Radiotherapy Combined With Nivolumab or Temozolomide for Newly Diagnosed Glioblastoma With Unmethylated MGMT Promoter: An International Randomized Phase 3 Trial. Neuro-oncology Omuro, A., Brandes, A. A., Carpentier, A. F., Idbaih, A., Reardon, D. A., Cloughesy, T., Sumrall, A., Baehring, J., van den Bent, M., Bahr, O., Lombardi, G., Mulholland, P., Tabatabai, G., Lassen, U., Sepulveda, J. M., Khasraw, M., Vauleon, E., Muragaki, Y., Di Giacomo, A. M., Butowski, N., Roth, P., Qian, X., Fu, A. Z., Liu, Y., Potter, V., Chalamandaris, A., Tatsuoka, K., Lim, M., Weller, M. 2022


BACKGROUND: Addition of temozolomide (TMZ) to radiotherapy (RT) improves overall survival (OS) in glioblastoma, but previous studies suggest that patients with tumors harboring an unmethylated MGMT promoter derive minimal benefit. The aim of this open-label, phase 3 CheckMate 498 study was to evaluate the efficacy of nivolumab (NIVO)+RT compared with TMZ+RT in newly diagnosed glioblastoma with unmethylated MGMT promoter.METHODS: Patients were randomized 1:1 to standard RT (60 Gy) + NIVO (240mg every 2 weeks for 8 cycles, then 480mg every 4 weeks) or RT+TMZ (75mg/m 2 daily during RT and 150-200mg/m 2/day 5/28 days during maintenance).

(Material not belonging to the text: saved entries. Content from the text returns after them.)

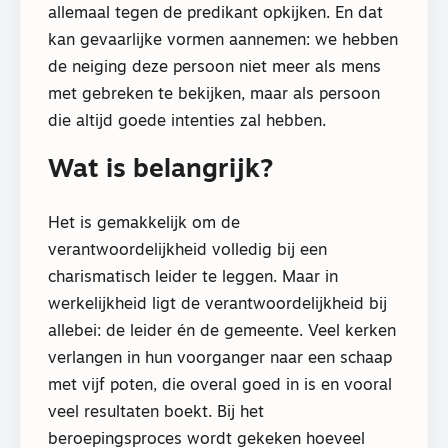
allemaal tegen de predikant opkijken. En dat
kan gevaarlijke vormen aannemen: we hebben
de neiging deze persoon niet meer als mens
met gebreken te bekijken, maar als persoon
die altijd goede intenties zal hebben.
Wat is belangrijk?
Het is gemakkelijk om de
verantwoordelijkheid volledig bij een
charismatisch leider te leggen. Maar in
werkelijkheid ligt de verantwoordelijkheid bij
allebei: de leider én de gemeente. Veel kerken
verlangen in hun voorganger naar een schaap
met vijf poten, die overal goed in is en vooral
veel resultaten boekt. Bij het
beroepingsproces wordt gekeken hoeveel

The primary endpoint was OS.RESULTS: A total of 560 patients were randomized, 280 to each arm. Median OS was 13.4 months (95% CI, 12.6-14.3) with NIVO+RT and 14.9 months (95% CI, 13.3-16.1) with TMZ+RT (hazard ratio [HR], 1.31; 95% CI, 1.09-1.58; P=0.0037). Median progression-free survival was 6.0 months (95% CI, 5.7-6.2) with NIVO+RT and 6.2 months (95% CI, 5.9-6.7) with TMZ+RT (HR, 1.38; 95% CI, 1.15-1.65). Response rates were 7.8% (9/116) with NIVO+RT and 7.2% (8/111) with TMZ+RT; grade 3/4 treatment-related adverse event (TRAE) rates were 21.9% and 25.1%, and any-grade serious TRAE rates were 17.3% and 7.6%, respectively.CONCLUSIONS: The study did not meet the primary endpoint of improved OS; TMZ+RT demonstrated a longer median OS than NIVO+RT. No new safety signals were detected with NIVO in this study. The difference between the study treatment arms is consistent with the use of TMZ+RT as standard of care for glioblastoma.